## WORK REQUIRED
The answer must be every line below that contains the string "increases".
===== EXERCISE DATA
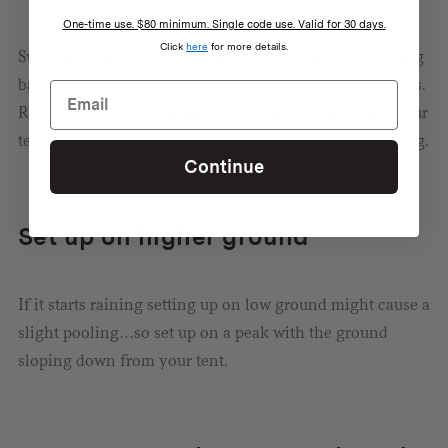
One-time use. $80 minimum. Single code use. Valid for 30 days.
Click
here
for more details.
Sweating while you sleep will quickly turn your sleeping
bag into a rapidly cooling soggy sack, so don’t overdress.
Remember to leave an inlet for fresh air to flow into your
tent to dry out any condensation you create by breathing.
Continue
Set up on higher ground
If it starts raining setting up on low ground might cause a
slight pooling…so set up on a peak with the ground
sloping down from your tent.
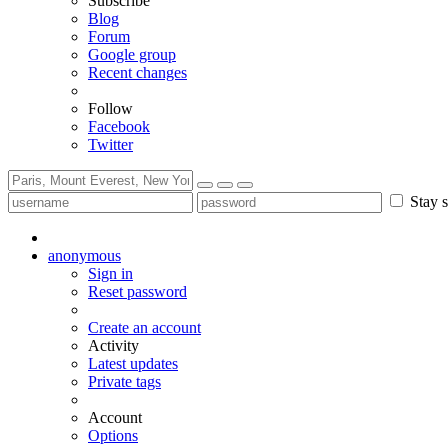
Subscribe
Blog
Forum
Google group
Recent changes
Follow
Facebook
Twitter
Stay s
anonymous
Sign in
Reset password
Create an account
Activity
Latest updates
Private tags
Account
Options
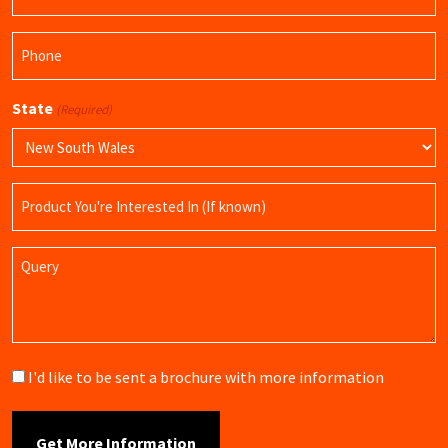
(Required)
Phone
(Required)
State
(Required)
Product
Name
Query
Brochure
I'd like to be sent a brochure with more information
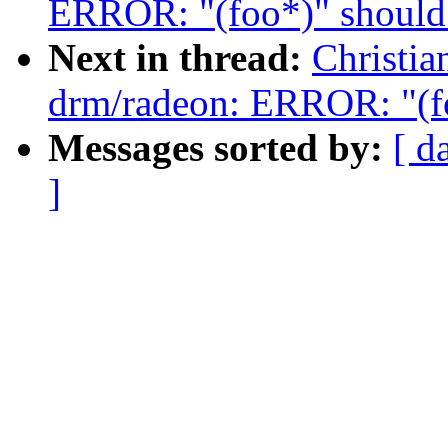
ERROR: "(foo*)" should 
Next in thread:
Christi
drm/radeon: ERROR: "(fo
Messages sorted by:
[ d
]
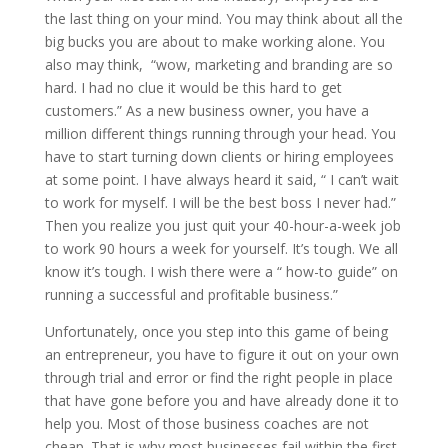
the last thing on your mind. You may think about all the
big bucks you are about to make working alone. You
also may think, “wow, marketing and branding are so
hard. I had no clue it would be this hard to get
customers.” As a new business owner, you have a
million different things running through your head. You
have to start turning down clients or hiring employees
at some point. I have always heard it said, “ I can’t wait
to work for myself. I will be the best boss I never had.”
Then you realize you just quit your 40-hour-a-week job
to work 90 hours a week for yourself. It’s tough. We all
know it’s tough. I wish there were a “ how-to guide” on
running a successful and profitable business.”
Unfortunately, once you step into this game of being
an entrepreneur, you have to figure it out on your own
through trial and error or find the right people in place
that have gone before you and have already done it to
help you. Most of those business coaches are not
cheap. That is why most businesses fail within the first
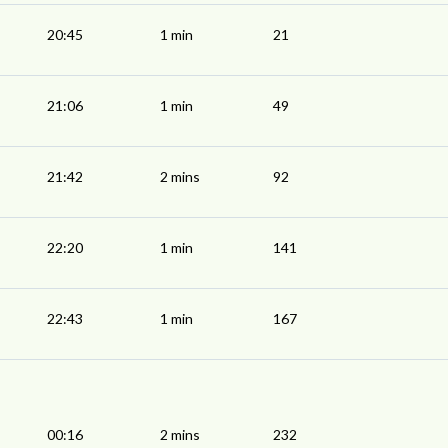
20:45
1 min
21
21:06
1 min
49
21:42
2 mins
92
22:20
1 min
141
22:43
1 min
167
00:16
2 mins
232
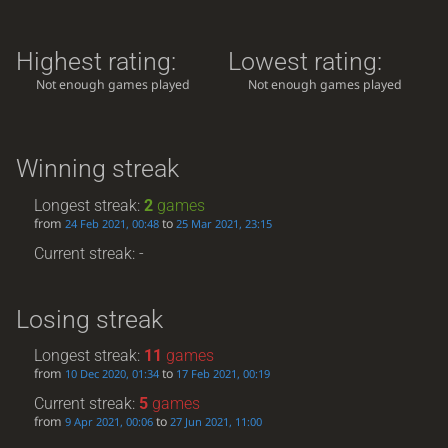
Highest rating:
Lowest rating:
Not enough games played
Not enough games played
Winning streak
Longest streak:
2
games
from
to
24 Feb 2021, 00:48
25 Mar 2021, 23:15
Current streak: -
Losing streak
Longest streak:
11
games
from
to
10 Dec 2020, 01:34
17 Feb 2021, 00:19
Current streak:
5
games
from
to
9 Apr 2021, 00:06
27 Jun 2021, 11:00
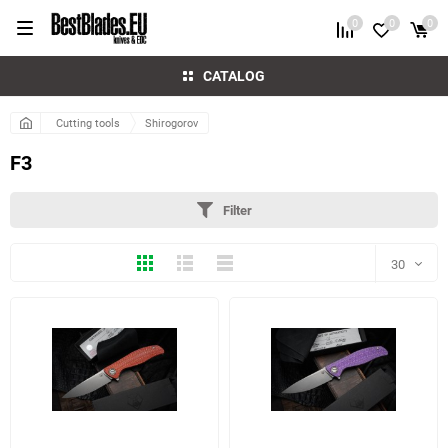
0
0
0
CATALOG
Cutting tools
Shirogorov
F3
Filter
Thumbs
Expanded
Compactly
30
30
60
6 more photo(s)
5 more photo(s)
90
150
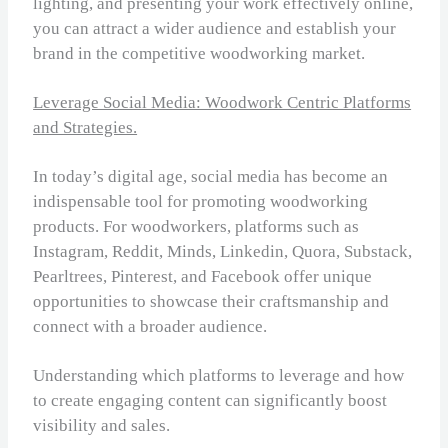
lighting, and presenting your work effectively online,
you can attract a wider audience and establish your
brand in the competitive woodworking market.
Leverage Social Media: Woodwork Centric Platforms
and Strategies.
In today’s digital age, social media has become an
indispensable tool for promoting woodworking
products. For woodworkers, platforms such as
Instagram, Reddit, Minds, Linkedin, Quora, Substack,
Pearltrees, Pinterest, and Facebook offer unique
opportunities to showcase their craftsmanship and
connect with a broader audience.
Understanding which platforms to leverage and how
to create engaging content can significantly boost
visibility and sales.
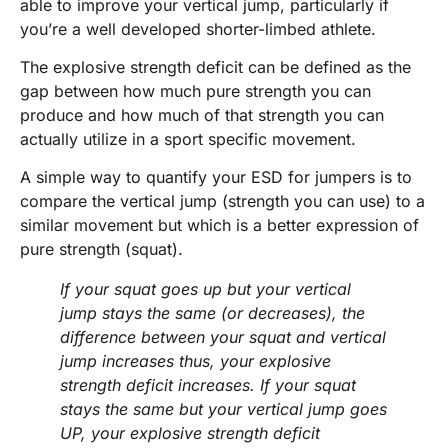
able to improve your vertical jump, particularly if
you’re a well developed shorter-limbed athlete.
The explosive strength deficit can be defined as the
gap between how much pure strength you can
produce and how much of that strength you can
actually utilize in a sport specific movement.
A simple way to quantify your ESD for jumpers is to
compare the vertical jump (strength you can use) to a
similar movement but which is a better expression of
pure strength (squat).
If your squat goes up but your vertical
jump stays the same (or decreases), the
difference between your squat and vertical
jump increases thus, your explosive
strength deficit increases. If your squat
stays the same but your vertical jump goes
UP, your explosive strength deficit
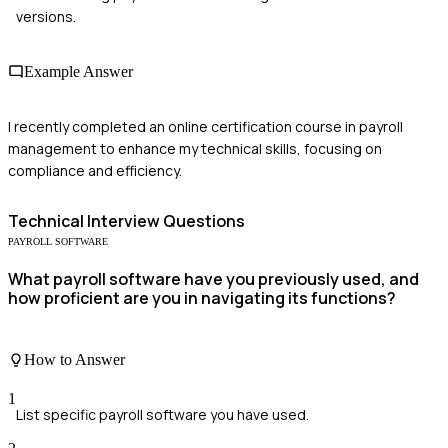
versions.
Example Answer
I recently completed an online certification course in payroll
management to enhance my technical skills, focusing on
compliance and efficiency.
Technical
Interview Questions
PAYROLL SOFTWARE
What payroll software have you previously used, and
how proficient are you in navigating its functions?
How to Answer
1
List specific payroll software you have used.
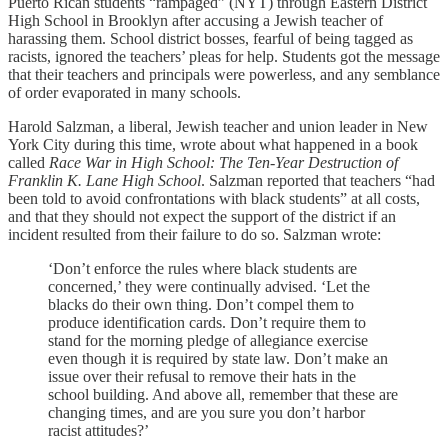
Puerto Rican students “rampaged” (NYT) through Eastern District
High School in Brooklyn after accusing a Jewish teacher of
harassing them. School district bosses, fearful of being tagged as
racists, ignored the teachers’ pleas for help. Students got the message
that their teachers and principals were powerless, and any semblance
of order evaporated in many schools.
Harold Salzman, a liberal, Jewish teacher and union leader in New
York City during this time, wrote about what happened in a book
called
Race War in High School: The Ten-Year Destruction of
Franklin K. Lane High School
. Salzman reported
that teachers “had
been told to avoid confrontations with black students” at all costs,
and that they should not expect the support of the district if an
incident resulted from their failure to do so. Salzman wrote:
‘Don’t enforce the rules where black students are
concerned,’ they were continually advised. ‘Let the
blacks do their own thing. Don’t compel them to
produce identification cards. Don’t require them to
stand for the morning pledge of allegiance exercise
even though it is required by state law. Don’t make an
issue over their refusal to remove their hats in the
school building. And above all, remember that these are
changing times, and are you sure you don’t harbor
racist attitudes?’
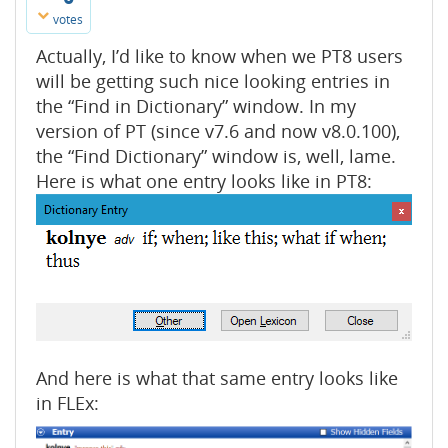
votes
Actually, I’d like to know when we PT8 users
will be getting such nice looking entries in
the “Find in Dictionary” window. In my
version of PT (since v7.6 and now v8.0.100),
the “Find Dictionary” window is, well, lame.
Here is what one entry looks like in PT8:
And here is what that same entry looks like
in FLEx:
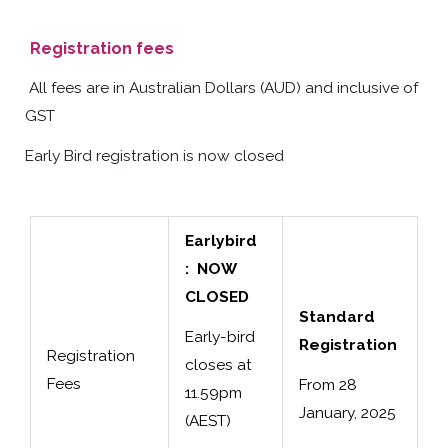
Registration fees
All fees are in Australian Dollars (AUD) and inclusive of
GST
Early Bird registration is now closed
Earlybird
: NOW
CLOSED
Standard
Early-bird
Registration
Registration
closes at
Fees
From 28
11.59pm
January, 2025
(AEST)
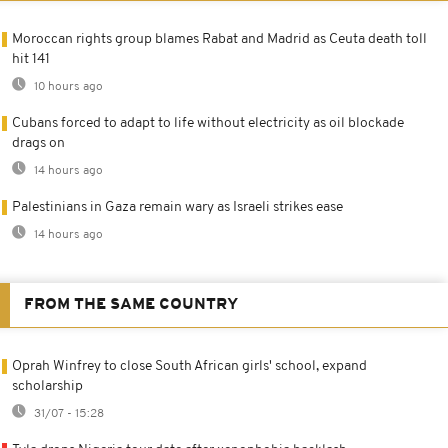
Moroccan rights group blames Rabat and Madrid as Ceuta death toll
hit 141
10 hours ago
Cubans forced to adapt to life without electricity as oil blockade
drags on
14 hours ago
Palestinians in Gaza remain wary as Israeli strikes ease
14 hours ago
FROM THE SAME COUNTRY
Oprah Winfrey to close South African girls' school, expand
scholarship
31/07 - 15:28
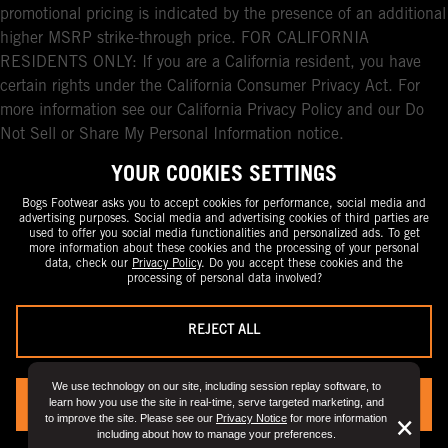
promotional pricing is indicated by the presence of an additional
higher MSRP strike-through price. FOR CALIFORNIA
RESIDENTS ONLY: If you are a California resident, you have
certain rights under the California Consumer Privacy Act. For
more information see our California Privacy Policy and our Do
Not Sell or Share My Personal Information notice.
YOUR COOKIES SETTINGS
Bogs Footwear asks you to accept cookies for performance, social media and
advertising purposes. Social media and advertising cookies of third parties are
used to offer you social media functionalities and personalized ads. To get
more information about these cookies and the processing of your personal
data, check our
Privacy Policy
. Do you accept these cookies and the
processing of personal data involved?
REJECT ALL
We use technology on our site, including session replay software, to
learn how you use the site in real-time, serve targeted marketing, and
YES, I ACCEPT
to improve the site. Please see our
Privacy Notice
for more information
But
×
including about how to manage your preferences.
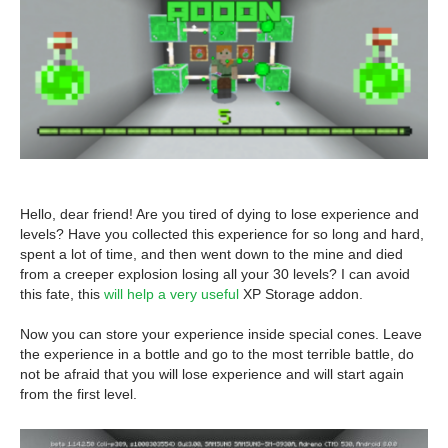
Hello, dear friend! Are you tired of dying to lose experience and
levels? Have you collected this experience for so long and hard,
spent a lot of time, and then went down to the mine and died
from a creeper explosion losing all your 30 levels? I can avoid
this fate, this
will help a very useful
XP Storage addon.
Now you can store your experience inside special cones. Leave
the experience in a bottle and go to the most terrible battle, do
not be afraid that you will lose experience and will start again
from the first level.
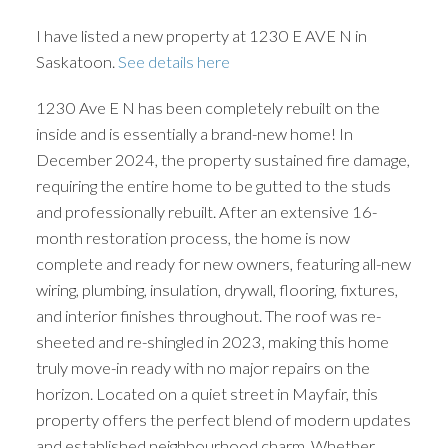
I have listed a new property at 1230 E AVE N in
Saskatoon.
See details here
1230 Ave E N has been completely rebuilt on the
inside and is essentially a brand-new home! In
December 2024, the property sustained fire damage,
requiring the entire home to be gutted to the studs
and professionally rebuilt. After an extensive 16-
month restoration process, the home is now
complete and ready for new owners, featuring all-new
wiring, plumbing, insulation, drywall, flooring, fixtures,
and interior finishes throughout. The roof was re-
sheeted and re-shingled in 2023, making this home
truly move-in ready with no major repairs on the
horizon. Located on a quiet street in Mayfair, this
property offers the perfect blend of modern updates
and established neighbourhood charm. Whether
==========
## PROBLEM SOLUTION
jump increases thus, your explosive
strength deficit increases. If your squat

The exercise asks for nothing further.